-
-
Notifications
You must be signed in to change notification settings - Fork 370
Description
Is your feature request related to a problem? Please describe.
When SchemaError occurs in pandera, it outputs the full log of all schema-errored elements. This becomes problematic when validating large dataframes with many validation failures, as the error log can become tremendous - potentially thousands of lines long. This makes it difficult to read error messages, can crash terminals or notebooks (this is the main motivation why I raised this issue and implemented), and makes debugging harder as the important information gets buried in excessive output.
Describe the solution you'd like
Add a configurable limit to the number of failure cases shown in SchemaError messages. The implementation should:
- Set a default limit of 100 failure cases shown
- Allow configuration via environment variable PANDERA_MAX_FAILURE_CASES
- Support runtime configuration through config_context(max_failure_cases=n)
- Use -1 as a special value to show all failure cases (unlimited)
- Use 0 to show only the count without examples
- When truncated, display a message like "... and X more failure cases (Y total)"
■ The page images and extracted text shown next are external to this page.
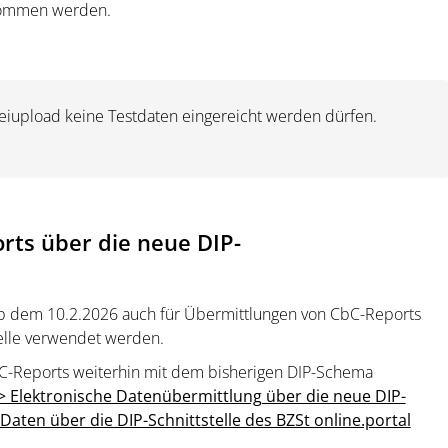
ommen werden.
teiupload keine Testdaten eingereicht werden dürfen.
rts über die neue DIP-
b dem 10.2.2026 auch für Übermittlungen von CbC-Reports
elle verwendet werden.
C-Reports weiterhin mit dem bisherigen DIP-Schema
 Elektronische Datenübermittlung über die neue DIP-
Daten über die DIP-Schnittstelle des BZSt online.portal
Describe alternatives you've considered
- Fixed hard limit: Simply truncate at a fixed number (e.g., always show 10) - rejected because different use cases need different limits
- Log to file: Dump full errors to a file instead of console - rejected as it adds complexity and doesn't solve the immediate visibility problem
- Sampling: Show a random sample of errors - rejected because the first N errors are often more informative than a random sample
- Using None for unlimited: Considered using Optional[int] with None meaning unlimited - rejected in favor of -1 as sentinel value to keep the type as int
Additional context
#2095
This feature is particularly important for:
- Data pipelines processing large datasets (millions of rows)
- Initial data exploration where many validation rules might fail
- Production environments where excessive logging can impact performance
- Jupyter notebooks where huge outputs can make the notebook unresponsive
Example of current behavior with a 1M row dataframe having 500K failures:
SchemaError: Column 'amount' failed validator: greater_than(0) failure cases: -1.5, -2.3, -0.1, -5.2, ... [500,000 values printed]
With this feature (default limit=100):
SchemaError: Column 'amount' failed validator: greater_than(0) failure cases: -1.5, -2.3, -0.1, -5.2, ... [96 more values] ... and 499,900 more failure cases (500,000 total)